I often take my computer and do programming in places where I don’t have an Internet connection for a few hours at a time. It generally works out well: no e-mail or IM to distract me, no fascinating web links to follow and spend time reading. Unfortunately it also means that I don’t have access to online reference material.
There are four things that I commonly need reference material for, at present: the Boost library, the wxWidgets library, the SQLite library, and the C++ Standard Template Library. The first three all have downloadable HTML reference material, so I’ve long had them on call.

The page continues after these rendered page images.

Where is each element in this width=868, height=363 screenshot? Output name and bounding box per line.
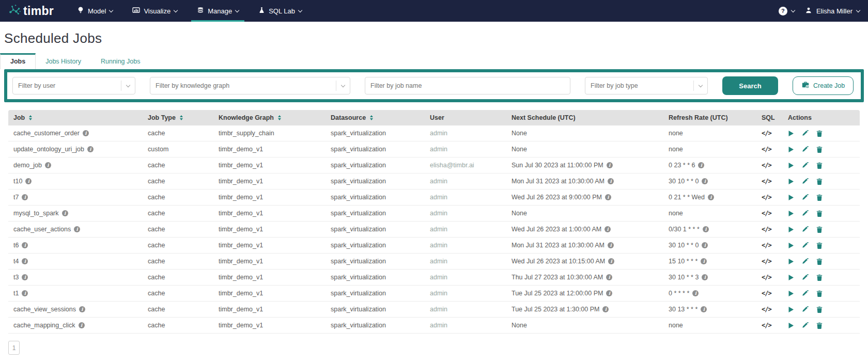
info-icon[interactable]: i: [608, 242, 614, 248]
edit-job-button[interactable]: [802, 130, 809, 137]
edit-job-button[interactable]: [802, 194, 809, 201]
info-icon[interactable]: i: [608, 178, 614, 184]
sql-code-icon[interactable]: </>: [762, 210, 771, 217]
filter-job-type-select[interactable]: Filter by job type: [585, 77, 708, 94]
sql-code-icon[interactable]: </>: [762, 242, 771, 249]
sql-code-icon[interactable]: </>: [762, 162, 771, 169]
search-button[interactable]: Search: [722, 76, 778, 95]
sql-code-icon[interactable]: </>: [762, 194, 771, 201]
run-job-button[interactable]: [788, 210, 794, 217]
delete-job-button[interactable]: [816, 290, 823, 297]
tab-jobs[interactable]: Jobs: [0, 53, 36, 69]
info-icon[interactable]: i: [703, 226, 709, 232]
delete-job-button[interactable]: [816, 178, 823, 185]
column-header[interactable]: Datasource: [331, 114, 430, 121]
delete-job-button[interactable]: [816, 274, 823, 281]
delete-job-button[interactable]: [816, 226, 823, 233]
help-menu[interactable]: ?: [779, 7, 795, 15]
info-icon[interactable]: i: [702, 178, 708, 184]
edit-job-button[interactable]: [802, 290, 809, 297]
info-icon[interactable]: i: [45, 162, 51, 168]
info-icon[interactable]: i: [606, 290, 612, 296]
page-button-1[interactable]: 1: [8, 341, 20, 355]
edit-job-button[interactable]: [802, 258, 809, 265]
info-icon[interactable]: i: [608, 258, 614, 264]
sql-code-icon[interactable]: </>: [762, 130, 771, 137]
column-header[interactable]: Job: [13, 114, 148, 121]
info-icon[interactable]: i: [22, 258, 28, 264]
filter-user-select[interactable]: Filter by user: [12, 77, 135, 94]
delete-job-button[interactable]: [816, 242, 823, 249]
edit-job-button[interactable]: [802, 146, 809, 153]
run-job-button[interactable]: [788, 322, 794, 329]
info-icon[interactable]: i: [606, 274, 612, 280]
info-icon[interactable]: i: [692, 290, 699, 296]
info-icon[interactable]: i: [22, 274, 28, 280]
column-header[interactable]: Knowledge Graph: [219, 114, 331, 121]
info-icon[interactable]: i: [79, 306, 85, 312]
info-icon[interactable]: i: [605, 226, 611, 232]
delete-job-button[interactable]: [816, 258, 823, 265]
info-icon[interactable]: i: [22, 242, 28, 248]
run-job-button[interactable]: [788, 226, 794, 233]
nav-item-visualize[interactable]: Visualize: [122, 0, 187, 22]
edit-job-button[interactable]: [802, 226, 809, 233]
edit-job-button[interactable]: [802, 178, 809, 185]
info-icon[interactable]: i: [25, 178, 32, 184]
run-job-button[interactable]: [788, 242, 794, 249]
run-job-button[interactable]: [788, 162, 794, 169]
sql-code-icon[interactable]: </>: [762, 274, 771, 281]
info-icon[interactable]: i: [702, 274, 708, 280]
delete-job-button[interactable]: [816, 210, 823, 217]
info-icon[interactable]: i: [605, 194, 611, 200]
info-icon[interactable]: i: [602, 306, 609, 312]
info-icon[interactable]: i: [87, 146, 94, 152]
run-job-button[interactable]: [788, 194, 794, 201]
sql-code-icon[interactable]: </>: [762, 146, 771, 153]
info-icon[interactable]: i: [702, 242, 708, 248]
run-job-button[interactable]: [788, 130, 794, 137]
nav-item-sql-lab[interactable]: SQL Lab: [249, 0, 312, 22]
delete-job-button[interactable]: [816, 322, 823, 329]
edit-job-button[interactable]: [802, 274, 809, 281]
sql-code-icon[interactable]: </>: [762, 226, 771, 233]
filter-job-name-input[interactable]: [365, 77, 570, 94]
info-icon[interactable]: i: [62, 210, 68, 216]
info-icon[interactable]: i: [83, 130, 89, 136]
run-job-button[interactable]: [788, 146, 794, 153]
info-icon[interactable]: i: [701, 306, 707, 312]
sql-code-icon[interactable]: </>: [762, 178, 771, 185]
run-job-button[interactable]: [788, 306, 794, 313]
info-icon[interactable]: i: [74, 226, 80, 232]
delete-job-button[interactable]: [816, 130, 823, 137]
run-job-button[interactable]: [788, 274, 794, 281]
info-icon[interactable]: i: [701, 258, 707, 264]
delete-job-button[interactable]: [816, 146, 823, 153]
info-icon[interactable]: i: [698, 162, 704, 168]
filter-knowledge-graph-select[interactable]: Filter by knowledge graph: [150, 77, 350, 94]
timbr-logo[interactable]: timbr: [8, 0, 54, 22]
nav-item-model[interactable]: Model: [67, 0, 122, 22]
run-job-button[interactable]: [788, 178, 794, 185]
info-icon[interactable]: i: [22, 194, 28, 200]
delete-job-button[interactable]: [816, 162, 823, 169]
tab-jobs-history[interactable]: Jobs History: [36, 54, 91, 69]
run-job-button[interactable]: [788, 258, 794, 265]
nav-item-manage[interactable]: Manage: [187, 0, 249, 22]
edit-job-button[interactable]: [802, 242, 809, 249]
column-header[interactable]: Job Type: [148, 114, 219, 121]
edit-job-button[interactable]: [802, 306, 809, 313]
delete-job-button[interactable]: [816, 194, 823, 201]
sql-code-icon[interactable]: </>: [762, 306, 771, 313]
user-menu[interactable]: Elisha Miller: [805, 7, 860, 15]
sql-code-icon[interactable]: </>: [762, 290, 771, 297]
sql-code-icon[interactable]: </>: [762, 322, 771, 329]
info-icon[interactable]: i: [22, 290, 28, 296]
create-job-button[interactable]: Create Job: [793, 76, 854, 95]
run-job-button[interactable]: [788, 290, 794, 297]
edit-job-button[interactable]: [802, 210, 809, 217]
info-icon[interactable]: i: [607, 162, 613, 168]
edit-job-button[interactable]: [802, 162, 809, 169]
edit-job-button[interactable]: [802, 322, 809, 329]
tab-running-jobs[interactable]: Running Jobs: [91, 54, 150, 69]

The last one… there’s a lot of reference material on it, but most of it is in book form, which isn’t very convenient. The dead-tree format is the worst: I’ve got an excellent reference book, but it weighs at least twice what my laptop computer does, and it’s not very efficient to look things up in either, compared to a hyperlinked format. I’ve also got an e-book version of it, which is a lot lighter, but which still suffers in the lookup-efficiency department.
When I’m in the office, I generally use two reference sites, which I won’t name here. I generally know the name of the function I want to use, and am just looking for the proper syntax, so the hyperlinked format that they provide is perfect for quick lookups. Their reference material was not, however, available in downloadable form… until I ran across this article on Lifehacker.
I’d used wget
before on occasion, to download large single files, but I’d never seen it used for anything else. The article showed me that it was useful for a lot more than that — and the thing that got my attention, that it was useful for downloading entire swathes of a site too. 🙂
It took me a while to come up with the proper invocation, because the site I was trying it on has a lot of stuff I don’t want too, including a link that appears everywhere on the site with different parameters, and which wget
was downloading each time. I would have just let it, but one of the places that link appears is in its own page, recursively and with different parameters each time, and it simply never ends. Anyway, the final result looks something like this, with some names changed:
wget -m -k -X forum,userprofiles --reject='garbagelink*' http://www.example.com
The -m
says to “mirror” the site to my local hard drive; the -k
says to change all links to refer to the local copy. The -X forum,userprofiles
tells it to ignore those directories on the site, and the --reject='garbagelink*'
says to ignore the problematic link, with the asterisk indicating that it should ignore any URL containing the link regardless of what comes after it. The last piece is, of course, the site to download from.
The result: everything I wanted was pulled to my local hard drive, available for reference regardless of whether I’m connected to the ‘net or not, exactly as I’d hoped. 😀
It’s a nice tool to have. I don’t really have any other sites I need to use it on, at present, but if I find one, I now know how to get it.